I've been building PHP tools with a MySQL backend. Using multi-curl I can run dozens and sometimes hundreds of each script concurrently on just one old PC (that now run the latest Ubuntu desktop). Each machine and each VM on each machine is capable of running dozens of concurrent instances.
As a result I rapidly run out of MySQL connections. When I upped the number of connections in MySQL I froze the quad-core machine I was using to host the MySQL server. Since then I've moved on to a scheme where I have a DB specific for managing requests of other DBs and using cron jobs that run for hours I maintain a few open connections per machine. At this point I'm still in the light testing phase and I haven't attempted to make hundreds of simultaneous requests to see how the MySQL server handles it.

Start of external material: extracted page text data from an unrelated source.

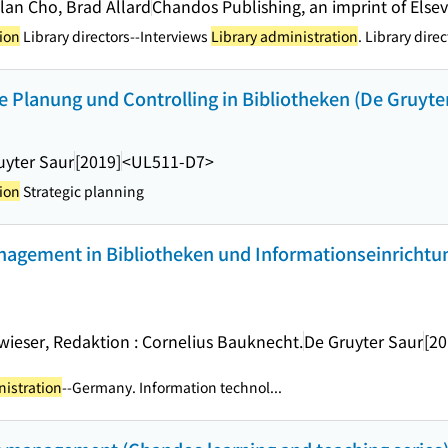
llan Cho, Brad Allard
Chandos Publishing, an imprint of Elsev
ion
Library directors--Interviews
Library administration
. Library direc
 Planung und Controlling in Bibliotheken (De Gruyte
uyter Saur
[2019]
<UL511-D7>
ion
Strategic planning
gement in Bibliotheken und Informationseinrichtu
wieser, Redaktion : Cornelius Bauknecht.
De Gruyter Saur
[20
nistration
--Germany. Information technol...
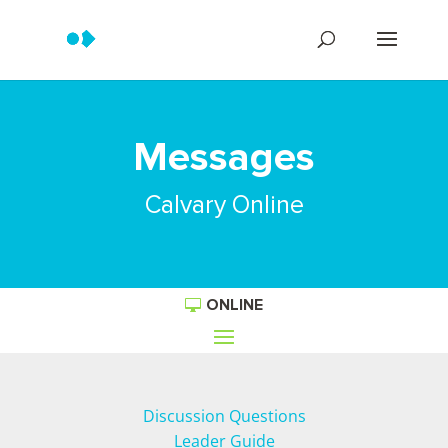
Messages
Calvary Online
ONLINE
Discussion Questions
Leader Guide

Instead I've run into another issue that I've tried several solutions for all with approx the same results. The issue is that of duplicate data being entered into the DB because I have concurrent instances of the tool running on different machines. For example, I feed a big chunk of new data into my DB and that data needs to have a few tasks performed on it such as linking an email address to a user profile. I've chosen to have a background cron process handle this a little at a time and each machine does it's share every 5 minutes. Since they all start at the same time they all grab the same email data and filter it using the same logic about which email addresses are higher priority. Then each machine begins to do what needs to be done with the emails it picked. Since they all kick off at the same time they frequently appear to grab the exact same data and attempt to do the same linkings. This causes a primary key exception in the linkage table but not some of the others. So I end up with duplicate data in some tables and occasionally incomplete linkage.
I've tried randomizing the SELECT data so the machines are working on different data sets. However, this is of course sub-optimal with respect to what I'd like the tool to accomplish so I need to run the tool more often in order for certain tasks to get completed in the desired time frame. I've tried creating a flag in the DB that designates 1 server is actively using the data so all other servers should wait. This works sometimes but sometimes 2 machines are polling that flag at the same time. Since we are talking multiple machines I don't flock will work. And from what I've read locking the table in the DB may not be a good solution either.
So I've come to StackOverflow for advice rather than continuing to beat my head against a wall.
== Update ==
Gearman looked like a great solution so I gave it the thumbs up as the answer. However, I was never able to get it working with my PHP install. I attempted several sets of suggestions/instructions online many of which never even got gearman installed. The suggestion of using apt-get install gearman-server did get gearman installed as far as I could tell - i.e. no errors were generated and gearmand would run. However, when I attempted to use gearman clients and workers in scripts I would get errors regarding not being able to find those classes.
After that I added a gearman.ini file to the correct directory. It had 1 line extension=gearman.so
. This lead to a different error where PHP told me it couldn't find gearman.so. I attempted to use sudo find / -name gearman.*
to find gearman.so with no luck - it returned C files but not gearman.so.
At this time I'd really, really, really like to implement gearman but since I can't get it to work I'm stuck with my hack and slash PHP code for implementing my distributed toolset. My "solution" to date is to create a flag that it set to "OCCUPIED" when 1 instance of the tool is doing something that would cause duplicate data issues. I have created 5 of the same flag with postfixes of _1, _2, ... so that 5 instances can run concurrently. (I use the _1, _2, ... to create an offset into the returned DB data so that no 2 tool instances are working on the same data set. In other words, if a SELECT statement would return 100+ rows and I only work on 10 at a time then _1 works on rows 1-10, _2 works on 11-20, ... Not ideal but it should allow multiple servers to operate on the DB simultaneously without duplicate data being created.)
The DB API tool timeouts if it doesn't see a result in 30 sec. The problem now is frequent timeouts when attempting to grab those flag states...